You’re wearing the Damon braces now, are you excited about the difference in oral hygiene you’re able to achieve wearing them over others?
Yes, because of the way the brackets are designed I find that oral hygiene is much easier for me. I see much more accumulated plaque biofilm in a patient with the traditional brackets and bands set up than the patient with Damon braces.

Can you tell us what makes them so different? Is it the design of the hardware or the materials used?

It’s not the materials, they’re similar to traditional equipment. Light wires are used to move the teeth with little pressure. This allows for the facial muscles and tongue to help the process along. The light pressure lessons the chance for bone necrosis to occur, which I believe causes some of the tissue overgrowth we see in teens undergoing orthodontic treatment. Heavy pressure can cause the alveolar bone to crush, decreasing blood supply and cause pain.

The other oral hygiene friendly aspect of this system is the self-ligating brackets. The wires go into the brackets and there’s no need for those little elastic bands to hold the tooth against the wire. Less elastic, less plaque biofilm, better oral hygiene.

When you’re presented with patients with traditional brackets and bands, what do you generally recommend for oral hygiene?
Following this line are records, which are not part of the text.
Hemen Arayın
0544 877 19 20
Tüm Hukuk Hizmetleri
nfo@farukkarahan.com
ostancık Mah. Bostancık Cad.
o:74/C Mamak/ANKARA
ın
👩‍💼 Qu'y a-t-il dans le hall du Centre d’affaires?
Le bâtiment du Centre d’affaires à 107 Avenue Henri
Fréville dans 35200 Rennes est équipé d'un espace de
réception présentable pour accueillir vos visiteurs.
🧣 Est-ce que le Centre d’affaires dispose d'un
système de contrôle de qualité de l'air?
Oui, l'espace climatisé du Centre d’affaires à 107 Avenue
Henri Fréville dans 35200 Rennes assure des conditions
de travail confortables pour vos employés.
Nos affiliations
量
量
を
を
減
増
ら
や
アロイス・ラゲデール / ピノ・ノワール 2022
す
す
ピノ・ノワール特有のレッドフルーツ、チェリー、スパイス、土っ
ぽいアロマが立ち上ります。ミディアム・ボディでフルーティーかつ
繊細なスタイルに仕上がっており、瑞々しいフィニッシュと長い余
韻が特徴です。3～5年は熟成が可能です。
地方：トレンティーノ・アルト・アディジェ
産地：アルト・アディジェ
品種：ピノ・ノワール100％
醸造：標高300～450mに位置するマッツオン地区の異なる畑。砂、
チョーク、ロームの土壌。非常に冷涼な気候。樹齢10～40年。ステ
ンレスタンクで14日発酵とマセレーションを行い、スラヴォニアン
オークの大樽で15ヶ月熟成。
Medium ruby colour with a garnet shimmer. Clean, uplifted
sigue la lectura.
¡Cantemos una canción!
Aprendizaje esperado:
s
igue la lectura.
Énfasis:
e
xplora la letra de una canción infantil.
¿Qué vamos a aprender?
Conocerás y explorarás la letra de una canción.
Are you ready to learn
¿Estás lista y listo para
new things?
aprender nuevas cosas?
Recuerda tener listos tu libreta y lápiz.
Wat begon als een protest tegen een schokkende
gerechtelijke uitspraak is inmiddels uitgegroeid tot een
Since embarking on this journey I’ve had a number of eye opening experiences. I had no idea about the potential for necrosis, for example. Now that I’m living with braces full time, I’ve made some adjustments in my oral hygiene recommendations. For instance, I’d never disregard the new chemistry we have available today. I recommend Denclude for nearly everyone, I also recommend MI Paste. I recommend the Sonicare Flexcare for anyone with brackets and bands, and the Sunstar Summit brush for when a power brush isn’t practical, like at school. I’m very particular about what I recommend and I’m seeing better results than ever. In the office, I apply fluoride varnish and use smart prophy paste.

Editorial note: This article was originally published in Hygiene Tribune US, Vol. 2, Issue 2, 2009.

Shirley Gutkowski is a clinical dental hygienist from Sun Prairie, WI, USA.